What to do: From the records below, extract only the lines running from the line with "मालामाल करेगा, लगातार" to the line with "Februar 2025", both lines included, reproducing them exactly.
[Material shown — start]
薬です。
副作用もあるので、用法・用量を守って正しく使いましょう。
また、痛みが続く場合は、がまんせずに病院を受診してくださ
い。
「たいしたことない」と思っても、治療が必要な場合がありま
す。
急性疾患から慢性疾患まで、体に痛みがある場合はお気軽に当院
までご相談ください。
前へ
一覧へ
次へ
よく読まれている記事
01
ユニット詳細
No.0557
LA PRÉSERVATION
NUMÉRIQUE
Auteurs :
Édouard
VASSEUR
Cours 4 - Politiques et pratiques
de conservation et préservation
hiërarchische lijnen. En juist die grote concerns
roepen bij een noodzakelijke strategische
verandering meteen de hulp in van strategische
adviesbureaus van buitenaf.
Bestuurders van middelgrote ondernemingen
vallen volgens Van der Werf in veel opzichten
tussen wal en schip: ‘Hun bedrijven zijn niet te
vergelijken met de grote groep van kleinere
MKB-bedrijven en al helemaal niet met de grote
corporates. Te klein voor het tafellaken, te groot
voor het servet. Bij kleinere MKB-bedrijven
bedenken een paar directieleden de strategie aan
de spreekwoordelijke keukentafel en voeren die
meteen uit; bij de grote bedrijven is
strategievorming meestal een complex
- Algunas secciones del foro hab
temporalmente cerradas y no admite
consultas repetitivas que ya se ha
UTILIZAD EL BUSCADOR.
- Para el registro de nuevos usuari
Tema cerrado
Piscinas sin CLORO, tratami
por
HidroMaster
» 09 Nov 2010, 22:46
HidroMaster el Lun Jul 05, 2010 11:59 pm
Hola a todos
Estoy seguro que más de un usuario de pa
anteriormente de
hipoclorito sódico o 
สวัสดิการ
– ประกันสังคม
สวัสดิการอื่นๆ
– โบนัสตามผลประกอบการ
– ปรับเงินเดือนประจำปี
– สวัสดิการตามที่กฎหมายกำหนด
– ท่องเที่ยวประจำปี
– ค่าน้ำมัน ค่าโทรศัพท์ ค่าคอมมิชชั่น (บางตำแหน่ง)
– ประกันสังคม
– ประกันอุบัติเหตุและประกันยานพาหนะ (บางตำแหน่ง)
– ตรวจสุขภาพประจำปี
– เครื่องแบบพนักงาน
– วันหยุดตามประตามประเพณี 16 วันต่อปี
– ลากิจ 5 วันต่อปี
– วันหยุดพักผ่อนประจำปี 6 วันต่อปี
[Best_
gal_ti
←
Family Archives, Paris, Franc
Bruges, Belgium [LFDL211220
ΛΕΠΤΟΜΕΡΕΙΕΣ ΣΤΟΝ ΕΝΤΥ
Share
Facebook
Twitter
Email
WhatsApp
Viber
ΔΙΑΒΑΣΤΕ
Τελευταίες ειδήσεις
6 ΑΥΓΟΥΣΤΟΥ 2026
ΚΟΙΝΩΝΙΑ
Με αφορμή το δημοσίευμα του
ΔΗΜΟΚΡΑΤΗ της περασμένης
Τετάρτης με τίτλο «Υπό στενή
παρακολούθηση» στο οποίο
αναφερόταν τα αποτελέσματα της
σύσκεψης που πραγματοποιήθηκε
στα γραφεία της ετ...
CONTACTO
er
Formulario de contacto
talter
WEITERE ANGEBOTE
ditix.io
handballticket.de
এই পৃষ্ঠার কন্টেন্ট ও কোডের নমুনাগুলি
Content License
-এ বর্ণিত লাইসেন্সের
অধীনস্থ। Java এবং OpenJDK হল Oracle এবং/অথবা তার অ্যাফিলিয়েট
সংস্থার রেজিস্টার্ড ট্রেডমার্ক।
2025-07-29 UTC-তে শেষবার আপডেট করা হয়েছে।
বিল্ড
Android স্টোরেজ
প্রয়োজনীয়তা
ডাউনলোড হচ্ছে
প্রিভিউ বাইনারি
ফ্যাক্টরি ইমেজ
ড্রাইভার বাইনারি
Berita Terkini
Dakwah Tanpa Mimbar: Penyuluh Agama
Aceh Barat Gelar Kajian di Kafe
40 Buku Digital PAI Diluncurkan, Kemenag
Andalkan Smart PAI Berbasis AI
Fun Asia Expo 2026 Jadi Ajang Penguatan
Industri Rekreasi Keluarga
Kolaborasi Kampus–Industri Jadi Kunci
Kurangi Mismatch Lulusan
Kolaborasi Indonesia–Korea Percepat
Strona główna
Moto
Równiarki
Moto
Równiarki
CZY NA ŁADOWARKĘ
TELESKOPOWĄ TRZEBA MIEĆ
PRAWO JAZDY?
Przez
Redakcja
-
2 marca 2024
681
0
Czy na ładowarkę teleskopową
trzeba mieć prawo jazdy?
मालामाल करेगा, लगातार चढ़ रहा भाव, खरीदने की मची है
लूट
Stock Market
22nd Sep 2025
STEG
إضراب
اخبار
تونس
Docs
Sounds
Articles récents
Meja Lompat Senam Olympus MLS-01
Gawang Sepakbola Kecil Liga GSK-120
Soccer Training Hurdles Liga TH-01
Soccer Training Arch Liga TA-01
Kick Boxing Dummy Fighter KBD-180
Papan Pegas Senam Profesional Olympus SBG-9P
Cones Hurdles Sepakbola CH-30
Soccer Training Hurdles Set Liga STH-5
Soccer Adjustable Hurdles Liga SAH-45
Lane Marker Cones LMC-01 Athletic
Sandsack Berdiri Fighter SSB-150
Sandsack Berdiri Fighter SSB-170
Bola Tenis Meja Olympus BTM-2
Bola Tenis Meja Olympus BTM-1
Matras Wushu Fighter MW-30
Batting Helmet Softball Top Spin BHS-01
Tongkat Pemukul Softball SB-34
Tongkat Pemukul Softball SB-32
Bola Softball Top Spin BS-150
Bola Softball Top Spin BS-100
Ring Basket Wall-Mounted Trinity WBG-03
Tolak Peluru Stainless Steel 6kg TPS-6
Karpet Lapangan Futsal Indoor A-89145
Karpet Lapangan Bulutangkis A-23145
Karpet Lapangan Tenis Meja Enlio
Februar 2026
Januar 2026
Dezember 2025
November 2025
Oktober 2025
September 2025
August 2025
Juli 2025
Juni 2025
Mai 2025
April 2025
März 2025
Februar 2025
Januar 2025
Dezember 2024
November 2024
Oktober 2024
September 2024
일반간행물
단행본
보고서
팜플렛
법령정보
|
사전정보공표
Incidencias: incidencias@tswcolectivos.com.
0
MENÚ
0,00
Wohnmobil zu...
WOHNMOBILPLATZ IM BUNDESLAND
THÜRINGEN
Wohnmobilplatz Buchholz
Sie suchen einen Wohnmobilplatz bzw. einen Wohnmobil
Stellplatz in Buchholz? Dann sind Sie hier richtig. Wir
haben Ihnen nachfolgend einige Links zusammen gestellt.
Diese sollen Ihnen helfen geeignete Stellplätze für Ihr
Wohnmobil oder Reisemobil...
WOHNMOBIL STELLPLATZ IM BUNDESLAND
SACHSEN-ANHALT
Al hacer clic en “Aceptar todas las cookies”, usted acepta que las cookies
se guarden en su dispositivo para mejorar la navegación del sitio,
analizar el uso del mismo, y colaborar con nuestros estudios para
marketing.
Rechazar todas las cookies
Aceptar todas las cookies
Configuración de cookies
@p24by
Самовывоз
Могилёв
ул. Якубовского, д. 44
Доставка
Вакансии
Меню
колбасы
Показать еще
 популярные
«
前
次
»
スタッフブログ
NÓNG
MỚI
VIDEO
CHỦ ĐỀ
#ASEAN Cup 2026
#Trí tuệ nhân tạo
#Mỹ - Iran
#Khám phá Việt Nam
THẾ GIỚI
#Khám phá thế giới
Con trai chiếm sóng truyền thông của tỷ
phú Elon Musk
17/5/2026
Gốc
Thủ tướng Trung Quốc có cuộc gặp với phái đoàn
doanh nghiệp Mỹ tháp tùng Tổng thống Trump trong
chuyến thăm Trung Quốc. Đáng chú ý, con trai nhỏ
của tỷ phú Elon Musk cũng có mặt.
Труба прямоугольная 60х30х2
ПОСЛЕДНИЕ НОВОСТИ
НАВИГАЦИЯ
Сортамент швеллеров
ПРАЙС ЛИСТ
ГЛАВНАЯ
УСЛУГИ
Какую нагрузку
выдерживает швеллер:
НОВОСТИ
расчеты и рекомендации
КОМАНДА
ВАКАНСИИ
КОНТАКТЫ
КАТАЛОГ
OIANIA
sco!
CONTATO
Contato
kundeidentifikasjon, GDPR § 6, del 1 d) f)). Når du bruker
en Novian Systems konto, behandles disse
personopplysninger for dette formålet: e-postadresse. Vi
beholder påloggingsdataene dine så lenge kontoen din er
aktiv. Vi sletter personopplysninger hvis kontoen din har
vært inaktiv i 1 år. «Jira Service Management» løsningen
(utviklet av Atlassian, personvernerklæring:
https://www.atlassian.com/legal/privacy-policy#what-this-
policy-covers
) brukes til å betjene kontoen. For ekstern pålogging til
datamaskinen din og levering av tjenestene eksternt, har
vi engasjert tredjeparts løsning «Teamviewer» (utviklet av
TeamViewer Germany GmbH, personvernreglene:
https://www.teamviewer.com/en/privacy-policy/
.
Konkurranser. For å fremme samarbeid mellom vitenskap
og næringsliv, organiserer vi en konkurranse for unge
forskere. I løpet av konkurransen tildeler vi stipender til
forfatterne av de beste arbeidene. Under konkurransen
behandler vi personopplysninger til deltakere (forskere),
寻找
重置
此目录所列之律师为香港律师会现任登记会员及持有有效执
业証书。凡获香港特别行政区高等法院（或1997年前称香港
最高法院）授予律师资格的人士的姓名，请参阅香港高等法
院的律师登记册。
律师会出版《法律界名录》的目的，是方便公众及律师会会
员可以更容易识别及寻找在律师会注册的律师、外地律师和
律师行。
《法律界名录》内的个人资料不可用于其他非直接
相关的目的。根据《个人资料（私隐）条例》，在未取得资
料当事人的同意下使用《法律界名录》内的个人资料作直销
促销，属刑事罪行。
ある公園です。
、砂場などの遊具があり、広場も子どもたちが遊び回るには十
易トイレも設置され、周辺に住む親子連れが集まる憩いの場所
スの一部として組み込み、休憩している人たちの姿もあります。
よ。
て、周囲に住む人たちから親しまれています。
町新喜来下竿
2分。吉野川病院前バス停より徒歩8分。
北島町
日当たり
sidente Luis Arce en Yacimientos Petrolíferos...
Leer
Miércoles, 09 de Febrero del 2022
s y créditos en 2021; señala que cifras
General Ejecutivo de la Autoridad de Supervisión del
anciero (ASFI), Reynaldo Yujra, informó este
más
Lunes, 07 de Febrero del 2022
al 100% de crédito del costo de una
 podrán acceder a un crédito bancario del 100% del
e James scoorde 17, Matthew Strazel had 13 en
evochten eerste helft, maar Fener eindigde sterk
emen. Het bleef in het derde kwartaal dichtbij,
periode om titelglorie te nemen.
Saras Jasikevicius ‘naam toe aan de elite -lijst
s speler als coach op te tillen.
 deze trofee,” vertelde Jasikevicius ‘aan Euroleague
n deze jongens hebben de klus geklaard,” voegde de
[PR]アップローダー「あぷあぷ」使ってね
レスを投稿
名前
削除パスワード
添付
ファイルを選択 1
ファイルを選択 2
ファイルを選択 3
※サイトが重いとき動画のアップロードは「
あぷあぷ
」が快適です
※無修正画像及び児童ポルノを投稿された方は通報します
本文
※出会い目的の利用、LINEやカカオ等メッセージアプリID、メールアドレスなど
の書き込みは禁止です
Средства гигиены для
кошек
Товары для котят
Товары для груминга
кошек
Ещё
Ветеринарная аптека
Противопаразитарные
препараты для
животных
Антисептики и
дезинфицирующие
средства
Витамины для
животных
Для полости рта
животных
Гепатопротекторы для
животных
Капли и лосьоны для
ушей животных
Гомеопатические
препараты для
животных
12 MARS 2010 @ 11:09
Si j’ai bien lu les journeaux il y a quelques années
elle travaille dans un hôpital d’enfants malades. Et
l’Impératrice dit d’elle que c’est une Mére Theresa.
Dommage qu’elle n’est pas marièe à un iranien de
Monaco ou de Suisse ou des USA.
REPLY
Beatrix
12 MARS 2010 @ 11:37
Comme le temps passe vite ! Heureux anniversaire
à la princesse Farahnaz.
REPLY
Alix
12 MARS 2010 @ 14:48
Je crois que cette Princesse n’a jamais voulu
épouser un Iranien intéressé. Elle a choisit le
[Material shown — finish]
Completed exercise:
मालामाल करेगा, लगातार चढ़ रहा भाव, खरीदने की मची है
लूट
Stock Market
22nd Sep 2025
STEG
إضراب
اخبار
تونس
Docs
Sounds
Articles récents
Meja Lompat Senam Olympus MLS-01
Gawang Sepakbola Kecil Liga GSK-120
Soccer Training Hurdles Liga TH-01
Soccer Training Arch Liga TA-01
Kick Boxing Dummy Fighter KBD-180
Papan Pegas Senam Profesional Olympus SBG-9P
Cones Hurdles Sepakbola CH-30
Soccer Training Hurdles Set Liga STH-5
Soccer Adjustable Hurdles Liga SAH-45
Lane Marker Cones LMC-01 Athletic
Sandsack Berdiri Fighter SSB-150
Sandsack Berdiri Fighter SSB-170
Bola Tenis Meja Olympus BTM-2
Bola Tenis Meja Olympus BTM-1
Matras Wushu Fighter MW-30
Batting Helmet Softball Top Spin BHS-01
Tongkat Pemukul Softball SB-34
Tongkat Pemukul Softball SB-32
Bola Softball Top Spin BS-150
Bola Softball Top Spin BS-100
Ring Basket Wall-Mounted Trinity WBG-03
Tolak Peluru Stainless Steel 6kg TPS-6
Karpet Lapangan Futsal Indoor A-89145
Karpet Lapangan Bulutangkis A-23145
Karpet Lapangan Tenis Meja Enlio
Februar 2026
Januar 2026
Dezember 2025
November 2025
Oktober 2025
September 2025
August 2025
Juli 2025
Juni 2025
Mai 2025
April 2025
März 2025
Februar 2025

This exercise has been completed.